「惟德動天,無遠弗屆。」她緩聲念道。
老爺子坐在一旁,笑著說:「看得不錯。」
江泠月莞爾:「因為我外公也寫過這一句。」
張伯略略驚訝,忽地開口問:「莫非泠泠外公也愛好書法?」
說這話時,孟舒淮剛好走進來,聞言便道:「泠泠外公便是爺爺讚不絕口的江明鶴江老先生。
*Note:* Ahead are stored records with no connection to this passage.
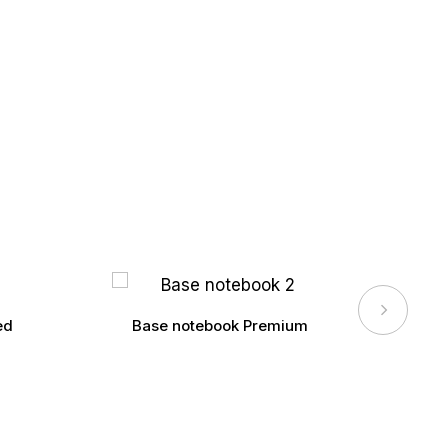
ed
Base notebook Premium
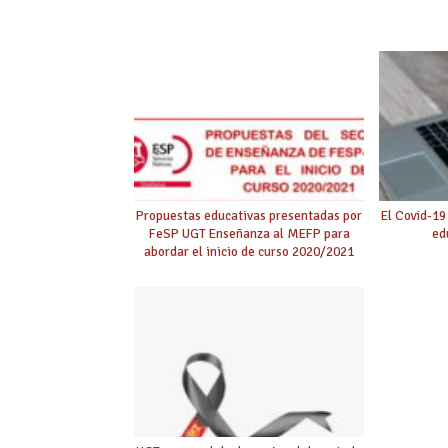
Propuestas educativas presentadas por
El Covid-19
FeSP UGT Enseñanza al MEFP para
ed
abordar el inicio de curso 2020/2021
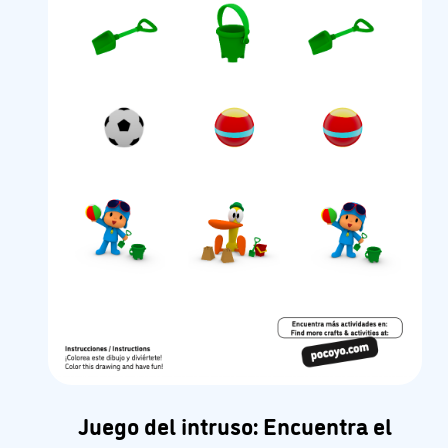
Juego del intruso: Encuentra el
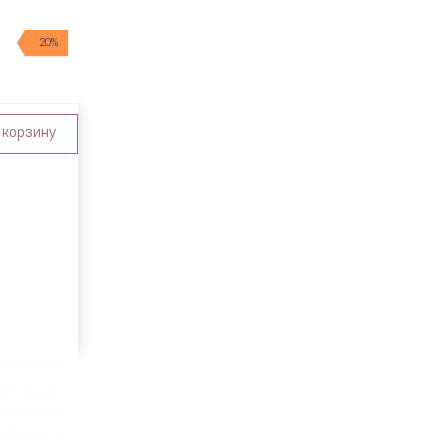
20%
 корзину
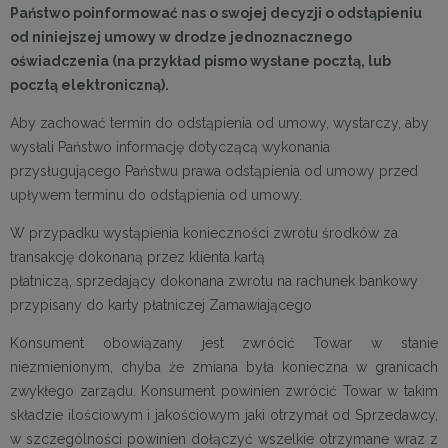
Państwo poinformować nas o swojej decyzji o odstąpieniu
od niniejszej umowy w drodze jednoznacznego
oświadczenia (na przykład pismo wysłane pocztą, lub
pocztą elektroniczną).
Aby zachować termin do odstąpienia od umowy, wystarczy, aby
wysłali Państwo informację dotyczącą wykonania
przysługującego Państwu prawa odstąpienia od umowy przed
upływem terminu do odstąpienia od umowy.
W przypadku wystąpienia konieczności zwrotu środków za
transakcję dokonaną przez klienta kartą
płatniczą, sprzedający dokonana zwrotu na rachunek bankowy
przypisany do karty płatniczej Zamawiającego
Konsument obowiązany jest zwrócić Towar w stanie
niezmienionym, chyba że zmiana była konieczna w granicach
zwykłego zarządu. Konsument powinien zwrócić Towar w takim
składzie ilościowym i jakościowym jaki otrzymał od Sprzedawcy,
w szczególności powinien dołączyć wszelkie otrzymane wraz z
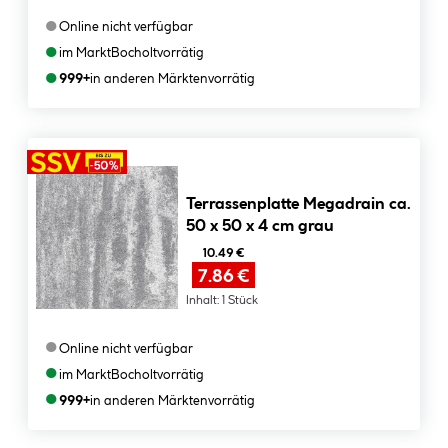
●
Online nicht verfügbar
●
im Markt
Bocholt
vorrätig
●
999+
in anderen Märkten
vorrätig
Terrassenplatte Megadrain ca.
50 x 50 x 4 cm grau
10.49 €
7.86 €
Inhalt:
1 Stück
●
Online nicht verfügbar
●
im Markt
Bocholt
vorrätig
●
999+
in anderen Märkten
vorrätig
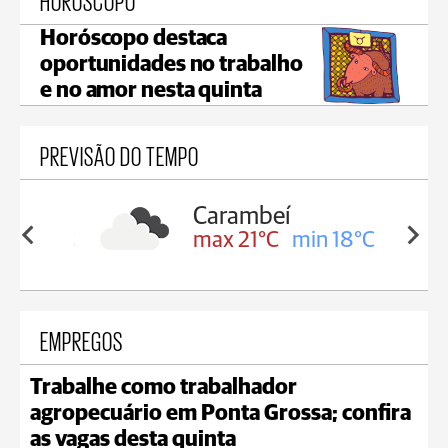
HORÓSCOPO
Horóscopo destaca
oportunidades no trabalho
e no amor nesta quinta
PREVISÃO DO TEMPO
Carambeí
in 19°C
max 21°C
min 18°C
EMPREGOS
Trabalhe como trabalhador
agropecuário em Ponta Grossa; confira
as vagas desta quinta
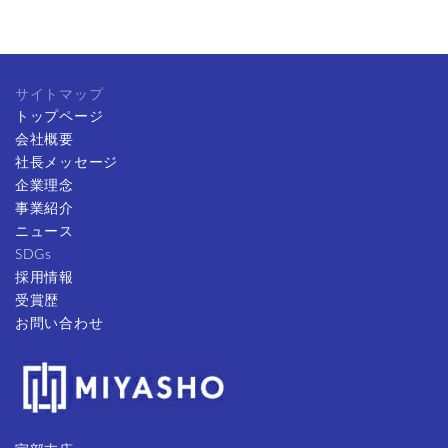
サイトマップ
トップページ
会社概要
社長メッセージ
企業理念
事業紹介
ニュース
SDGs
採用情報
受賞歴
お問い合わせ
」
「竟是如此?!」張伯驚道。
一向端肅的孟老爺子也因這話驚訝一瞬,但僅是一瞬,他又恢復平常的沉毅神態,說:「難怪同你第一回 見面就覺有緣,倒是真的有緣。」
張伯接過話:「早些年老先生在南城待過很多年,偶然見了你外公的墨寶便念念不忘,時隔多年後才得了牆上這一幅,沒想到如今還有這般奇妙的緣分,江老的乖孫竟然就在老先生身邊。」
一提到外公,江泠月總是笑得很滿足,她看著二位長輩說:「我外公要是知道孟爺爺如此賞識他,一定高興壞了。」
說者有心,聽者也舒心,老爺子笑著問:「那泠泠覺得今日我這幅字可有你外公的氣韻?」
江泠月並沒有著急作答,而是仔仔細細將這八個字反覆看過之後,才思考著說:「孟爺爺的書法有您獨特的氣勢,有我外公的筆下鮮少出現過的......」
她想了想說:「正氣。」
老爺子看著她,溫和問道:「如何理解?」
江泠月微微側身正對著孟老爺子,笑著說:「那我們可先說好了,接下來的言論均是我江泠月本人對書法粗淺的理解,跟我外公可毫不相關哦。」
孟老爺子瞧她這股子機靈勁兒,忽地開懷笑了起來:「好好好,都依你。」
江泠月下意識看了眼坐在不遠處的孟舒淮,也不知是不是這環境加持,她覺得今夜的孟舒淮格外有書卷氣,就缺一副漂亮的金絲邊眼鏡。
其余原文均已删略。